:: WHAT THE EXERCISE ASKS ::
All of the listing should be output exactly, apart from the pictures.

:: DATA ::
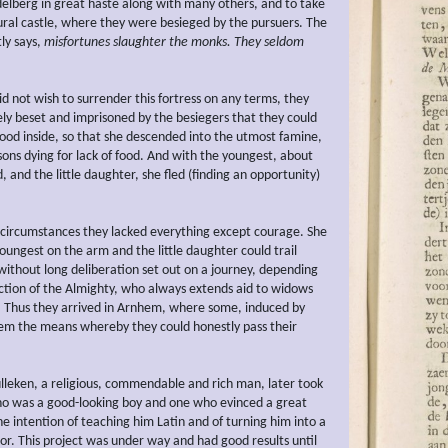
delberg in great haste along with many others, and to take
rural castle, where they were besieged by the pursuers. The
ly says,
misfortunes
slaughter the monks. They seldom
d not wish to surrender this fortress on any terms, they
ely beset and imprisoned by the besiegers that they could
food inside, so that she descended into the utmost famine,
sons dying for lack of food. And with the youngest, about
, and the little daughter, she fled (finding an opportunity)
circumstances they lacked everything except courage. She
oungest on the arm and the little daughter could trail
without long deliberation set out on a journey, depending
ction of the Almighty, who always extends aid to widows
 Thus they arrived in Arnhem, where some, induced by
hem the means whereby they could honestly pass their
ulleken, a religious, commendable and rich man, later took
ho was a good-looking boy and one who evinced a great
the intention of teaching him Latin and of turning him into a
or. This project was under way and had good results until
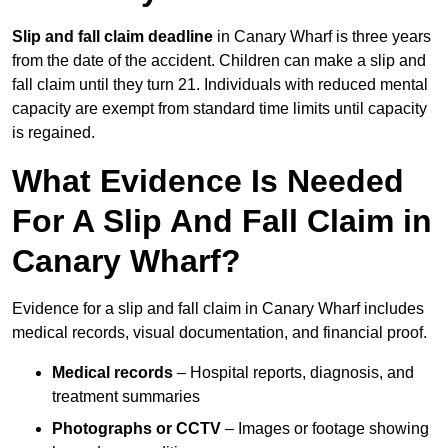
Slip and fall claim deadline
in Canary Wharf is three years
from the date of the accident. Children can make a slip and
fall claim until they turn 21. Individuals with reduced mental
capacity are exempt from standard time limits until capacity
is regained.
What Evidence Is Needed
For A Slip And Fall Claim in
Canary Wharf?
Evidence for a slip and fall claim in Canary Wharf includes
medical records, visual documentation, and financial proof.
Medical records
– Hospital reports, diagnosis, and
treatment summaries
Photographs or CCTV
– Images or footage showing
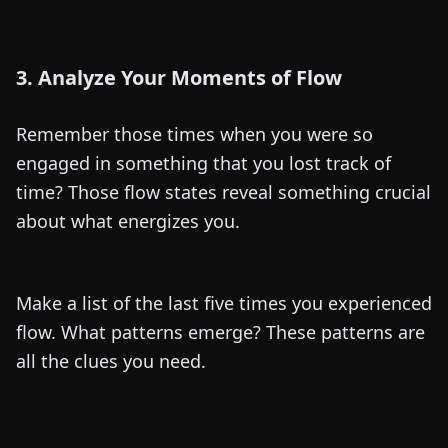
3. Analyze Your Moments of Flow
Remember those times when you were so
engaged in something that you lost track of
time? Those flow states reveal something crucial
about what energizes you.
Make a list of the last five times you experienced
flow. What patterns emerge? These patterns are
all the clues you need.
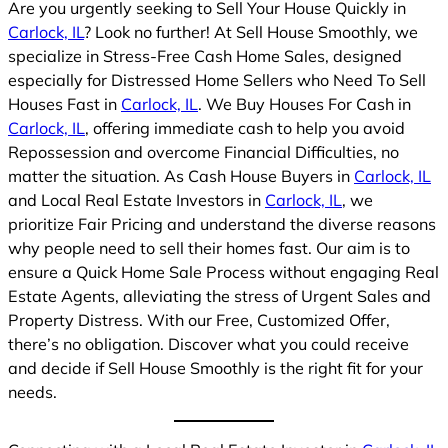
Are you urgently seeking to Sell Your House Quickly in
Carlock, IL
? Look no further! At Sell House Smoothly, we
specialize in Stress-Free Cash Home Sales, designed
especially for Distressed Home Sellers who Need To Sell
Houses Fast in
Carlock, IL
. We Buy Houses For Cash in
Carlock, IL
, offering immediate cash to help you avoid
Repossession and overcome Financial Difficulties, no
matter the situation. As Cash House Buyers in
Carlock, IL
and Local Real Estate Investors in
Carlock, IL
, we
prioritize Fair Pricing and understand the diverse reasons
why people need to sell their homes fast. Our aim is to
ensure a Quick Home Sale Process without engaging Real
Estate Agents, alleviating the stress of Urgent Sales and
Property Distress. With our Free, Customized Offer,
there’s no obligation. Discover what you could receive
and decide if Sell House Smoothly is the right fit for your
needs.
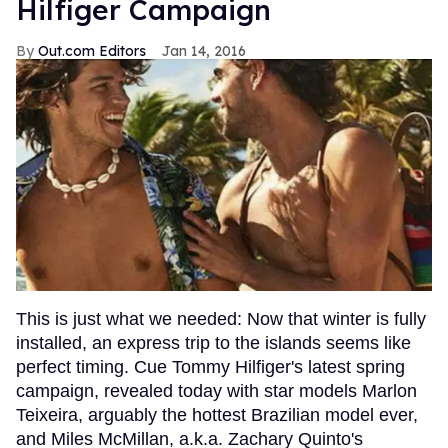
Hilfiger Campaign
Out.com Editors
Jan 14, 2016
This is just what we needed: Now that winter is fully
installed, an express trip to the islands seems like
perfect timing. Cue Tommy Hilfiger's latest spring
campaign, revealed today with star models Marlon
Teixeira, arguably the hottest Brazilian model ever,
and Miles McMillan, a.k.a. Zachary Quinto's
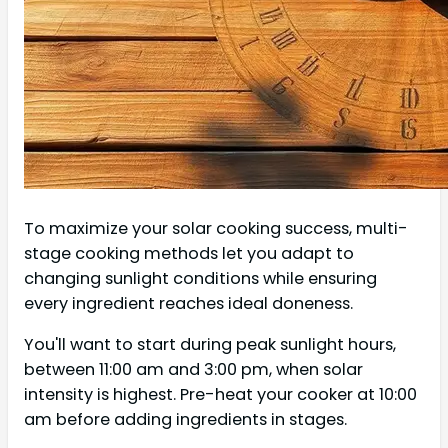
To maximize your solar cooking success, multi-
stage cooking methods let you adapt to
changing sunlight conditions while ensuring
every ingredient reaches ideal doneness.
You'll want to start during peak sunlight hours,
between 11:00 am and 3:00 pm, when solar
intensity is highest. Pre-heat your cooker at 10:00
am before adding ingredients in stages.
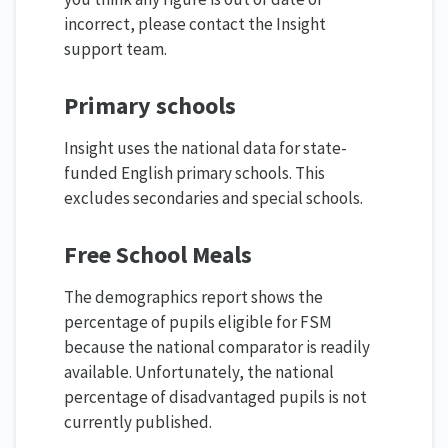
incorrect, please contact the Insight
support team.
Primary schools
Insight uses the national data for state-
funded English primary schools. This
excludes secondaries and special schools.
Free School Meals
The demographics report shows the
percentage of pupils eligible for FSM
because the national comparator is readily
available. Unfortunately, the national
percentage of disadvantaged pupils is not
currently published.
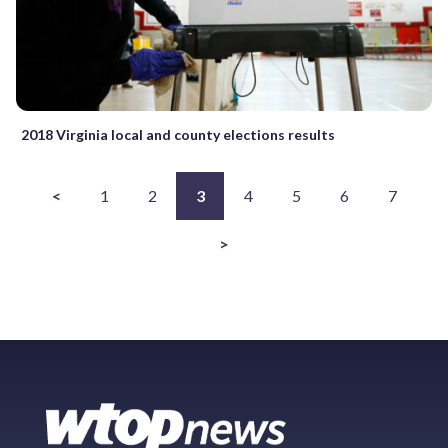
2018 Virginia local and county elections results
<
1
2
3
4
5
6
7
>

:: ANSWER SPACE ::
delberg in great haste along with many others, and to take
rural castle, where they were besieged by the pursuers. The
ly says,
misfortunes
slaughter the monks. They seldom
d not wish to surrender this fortress on any terms, they
ely beset and imprisoned by the besiegers that they could
food inside, so that she descended into the utmost famine,
sons dying for lack of food. And with the youngest, about
, and the little daughter, she fled (finding an opportunity)
circumstances they lacked everything except courage. She
oungest on the arm and the little daughter could trail
without long deliberation set out on a journey, depending
ction of the Almighty, who always extends aid to widows
 Thus they arrived in Arnhem, where some, induced by
hem the means whereby they could honestly pass their
ulleken, a religious, commendable and rich man, later took
ho was a good-looking boy and one who evinced a great
the intention of teaching him Latin and of turning him into a
or. This project was under way and had good results until
Slip and fall claim deadline
in Canary Wharf is three years
from the date of the accident. Children can make a slip and
fall claim until they turn 21. Individuals with reduced mental
capacity are exempt from standard time limits until capacity
is regained.
What Evidence Is Needed
For A Slip And Fall Claim in
Canary Wharf?
Evidence for a slip and fall claim in Canary Wharf includes
medical records, visual documentation, and financial proof.
Medical records
– Hospital reports, diagnosis, and
treatment summaries
Photographs or CCTV
– Images or footage showing
3. Analyze Your Moments of Flow
Remember those times when you were so
engaged in something that you lost track of
time? Those flow states reveal something crucial
about what energizes you.
Make a list of the last five times you experienced
flow. What patterns emerge? These patterns are
all the clues you need.
Are you urgently seeking to Sell Your House Quickly in
Carlock, IL
? Look no further! At Sell House Smoothly, we
specialize in Stress-Free Cash Home Sales, designed
especially for Distressed Home Sellers who Need To Sell
Houses Fast in
Carlock, IL
. We Buy Houses For Cash in
Carlock, IL
, offering immediate cash to help you avoid
Repossession and overcome Financial Difficulties, no
matter the situation. As Cash House Buyers in
Carlock, IL
and Local Real Estate Investors in
Carlock, IL
, we
prioritize Fair Pricing and understand the diverse reasons
why people need to sell their homes fast. Our aim is to
ensure a Quick Home Sale Process without engaging Real
Estate Agents, alleviating the stress of Urgent Sales and
Property Distress. With our Free, Customized Offer,
there’s no obligation. Discover what you could receive
and decide if Sell House Smoothly is the right fit for your
needs.
Hilfiger Campaign
Out.com Editors
Jan 14, 2016
This is just what we needed: Now that winter is fully
installed, an express trip to the islands seems like
perfect timing. Cue Tommy Hilfiger's latest spring
campaign, revealed today with star models Marlon
Teixeira, arguably the hottest Brazilian model ever,
and Miles McMillan, a.k.a. Zachary Quinto's
To maximize your solar cooking success, multi-
stage cooking methods let you adapt to
changing sunlight conditions while ensuring
every ingredient reaches ideal doneness.
You'll want to start during peak sunlight hours,
between 11:00 am and 3:00 pm, when solar
intensity is highest. Pre-heat your cooker at 10:00
am before adding ingredients in stages.
incorrect, please contact the Insight
support team.
Primary schools
Insight uses the national data for state-
funded English primary schools. This
excludes secondaries and special schools.
Free School Meals
The demographics report shows the
percentage of pupils eligible for FSM
because the national comparator is readily
available. Unfortunately, the national
percentage of disadvantaged pupils is not
currently published.
2018 Virginia local and county elections results
<
1
2
3
4
5
6
7
>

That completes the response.